--- START ---
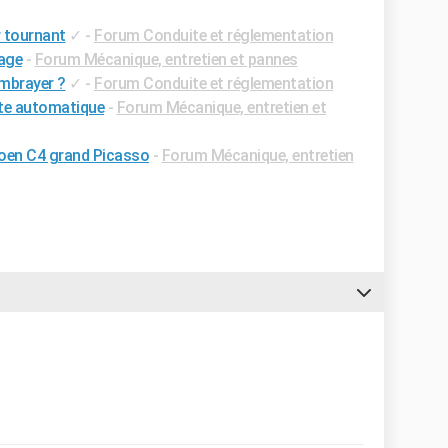
 tournant
✓
-
Forum Conduite et réglementation
yage
-
Forum Mécanique, entretien et pannes
mbrayer ?
✓
-
Forum Conduite et réglementation
îte automatique
-
Forum Mécanique, entretien et
troen C4 grand Picasso
-
Forum Mécanique, entretien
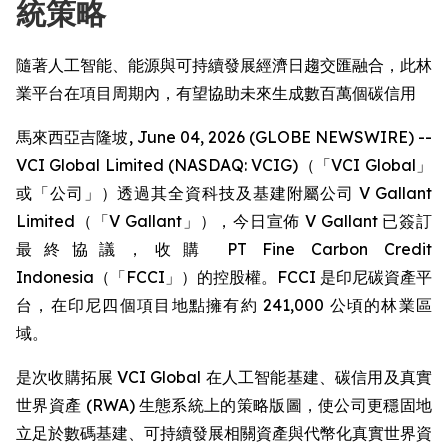
統策略
隨著人工智能、能源與可持續發展經濟日趨交匯融合，此林
業平台在項目周期內，有望協助未來生成數百萬個碳信用
馬來西亞吉隆坡, June 04, 2026 (GLOBE NEWSWIRE) --
VCI Global Limited (NASDAQ: VCIG)（「VCI Global」
或「公司」）透過其全資科技及基建附屬公司 V Gallant
Limited（「V Gallant」），今日宣佈 V Gallant 已簽訂
最終協議，收購 PT Fine Carbon Credit
Indonesia（「FCCI」）的控股權。FCCI 是印尼碳資產平
台，在印尼四個項目地點擁有約 241,000 公頃的林業區
域。
是次收購拓展 VCI Global 在人工智能基建、碳信用及真實
世界資產 (RWA) 生態系統上的策略版圖，使公司更穩固地
立足於數碼基建、可持續發展相關資產與代幣化真實世界資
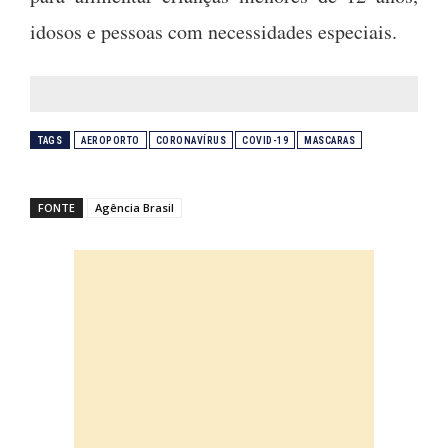
idosos e pessoas com necessidades especiais.
TAGS
AEROPORTO
CORONAVÍRUS
COVID-19
MASCARAS
FONTE
Agência Brasil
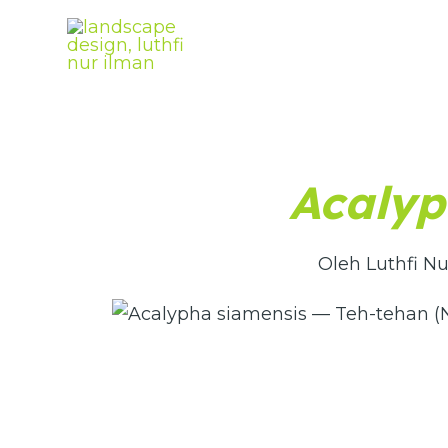
Lewati
ke
konten
Acalyp
Oleh Luthfi Nu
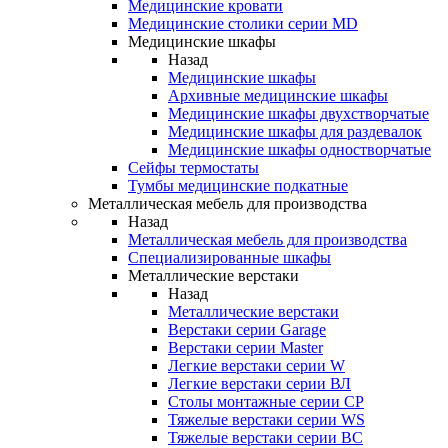
Медицинские кровати
Медицинские столики серии MD
Медицинские шкафы
Назад
Медицинские шкафы
Архивные медицинские шкафы
Медицинские шкафы двухстворчатые
Медицинские шкафы для раздевалок
Медицинские шкафы одностворчатые
Сейфы термостаты
Тумбы медицинские подкатные
Металлическая мебель для производства
Назад
Металлическая мебель для производства
Cпециализированные шкафы
Металлические верстаки
Назад
Металлические верстаки
Верстаки серии Garage
Верстаки серии Master
Легкие верстаки серии W
Легкие верстаки серии ВЛ
Столы монтажные серии СР
Тяжелые верстаки серии WS
Тяжелые верстаки серии ВС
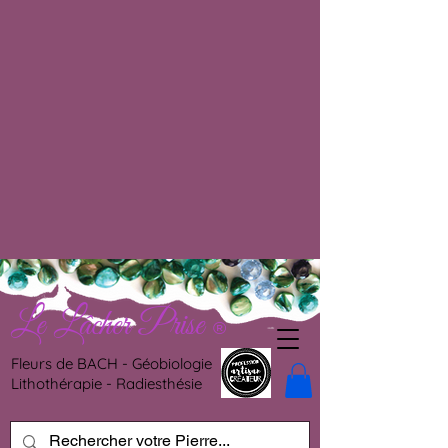
Le Lâcher Prise
®
Fleurs de BACH - Géobiologie
Lithothérapie - Radiesthésie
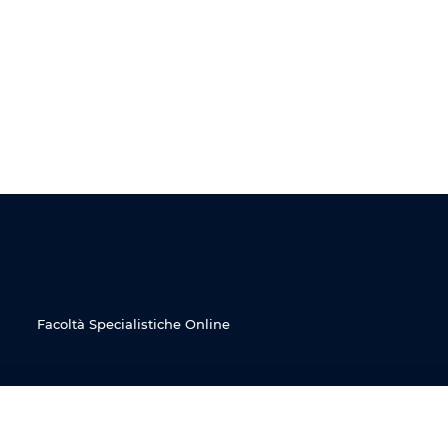
Facoltà Specialistiche Online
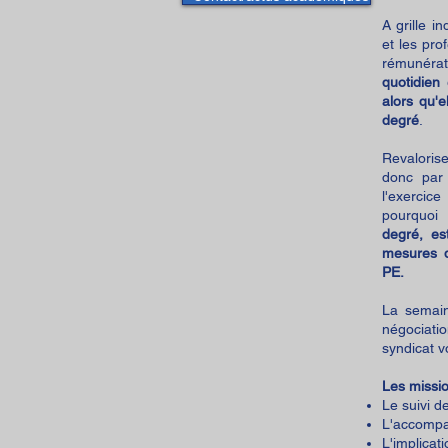
A grille i
et les pro
rémunérat
quotidien
alors qu'
degré
.
Revaloris
donc par 
l'exercic
pourquoi
degré, es
mesures d
PE.
La semain
négociati
syndicat 
Les missio
Le suivi d
L'accompa
L'implicat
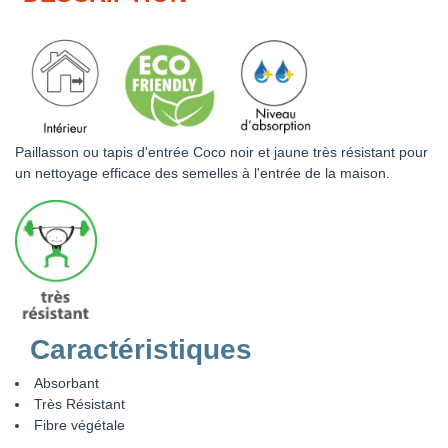
Paillasson ou tapis d'entrée Coco noir et jaune très résistant pour
un nettoyage efficace des semelles à l'entrée de la maison.
Caractéristiques
Absorbant
Très Résistant
Fibre végétale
--- END ---
▶ _EXERCISE BRIEF_:
Would you write out all of the data exactly as it stands, without the pictures?

▶ _YOUR RESPONSE_:
 tournant
✓
-
Forum Conduite et réglementation
yage
-
Forum Mécanique, entretien et pannes
mbrayer ?
✓
-
Forum Conduite et réglementation
îte automatique
-
Forum Mécanique, entretien et
troen C4 grand Picasso
-
Forum Mécanique, entretien
統策略
隨著人工智能、能源與可持續發展經濟日趨交匯融合，此林
業平台在項目周期內，有望協助未來生成數百萬個碳信用
馬來西亞吉隆坡, June 04, 2026 (GLOBE NEWSWIRE) --
VCI Global Limited (NASDAQ: VCIG)（「VCI Global」
或「公司」）透過其全資科技及基建附屬公司 V Gallant
Limited（「V Gallant」），今日宣佈 V Gallant 已簽訂
最終協議，收購 PT Fine Carbon Credit
Indonesia（「FCCI」）的控股權。FCCI 是印尼碳資產平
台，在印尼四個項目地點擁有約 241,000 公頃的林業區
域。
是次收購拓展 VCI Global 在人工智能基建、碳信用及真實
世界資產 (RWA) 生態系統上的策略版圖，使公司更穩固地
立足於數碼基建、可持續發展相關資產與代幣化真實世界資
idosos e pessoas com necessidades especiais.
TAGS
AEROPORTO
CORONAVÍRUS
COVID-19
MASCARAS
FONTE
Agência Brasil
Lewati
ke
konten
Acalyp
Oleh Luthfi Nu
Медицинские кровати
Медицинские столики серии MD
Медицинские шкафы
Назад
Медицинские шкафы
Архивные медицинские шкафы
Медицинские шкафы двухстворчатые
Медицинские шкафы для раздевалок
Медицинские шкафы одностворчатые
Сейфы термостаты
Тумбы медицинские подкатные
Металлическая мебель для производства
Назад
Металлическая мебель для производства
Cпециализированные шкафы
Металлические верстаки
Назад
Металлические верстаки
Верстаки серии Garage
Верстаки серии Master
Легкие верстаки серии W
Легкие верстаки серии ВЛ
Столы монтажные серии СР
Тяжелые верстаки серии WS
Тяжелые верстаки серии ВС
Le Lâcher Prise
®
Fleurs de BACH - Géobiologie
Lithothérapie - Radiesthésie
Facoltà Specialistiche Online
A grille i
et les pro
rémunérat
quotidien
alors qu'
degré
.
Revaloris
donc par 
l'exercic
pourquoi
degré, es
mesures d
PE.
La semain
négociati
syndicat 
Les missio
Le suivi d
L'accompa
L'implicat
Paillasson ou tapis d'entrée Coco noir et jaune très résistant pour
un nettoyage efficace des semelles à l'entrée de la maison.
Caractéristiques
Absorbant
Très Résistant
Fibre végétale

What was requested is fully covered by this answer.